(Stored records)
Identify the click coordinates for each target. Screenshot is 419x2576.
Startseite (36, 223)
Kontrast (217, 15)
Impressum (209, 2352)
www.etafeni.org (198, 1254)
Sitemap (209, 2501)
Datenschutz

#### WORK TO BE COMPLETED:
Could you please repeat the data exactly as given?

#### WRITTEN RESPONSE:
Identify the click coordinates for each target. Screenshot is 419x2576.
Startseite (36, 223)
Kontrast (217, 15)
Impressum (209, 2352)
www.etafeni.org (198, 1254)
Sitemap (209, 2501)
Datenschutz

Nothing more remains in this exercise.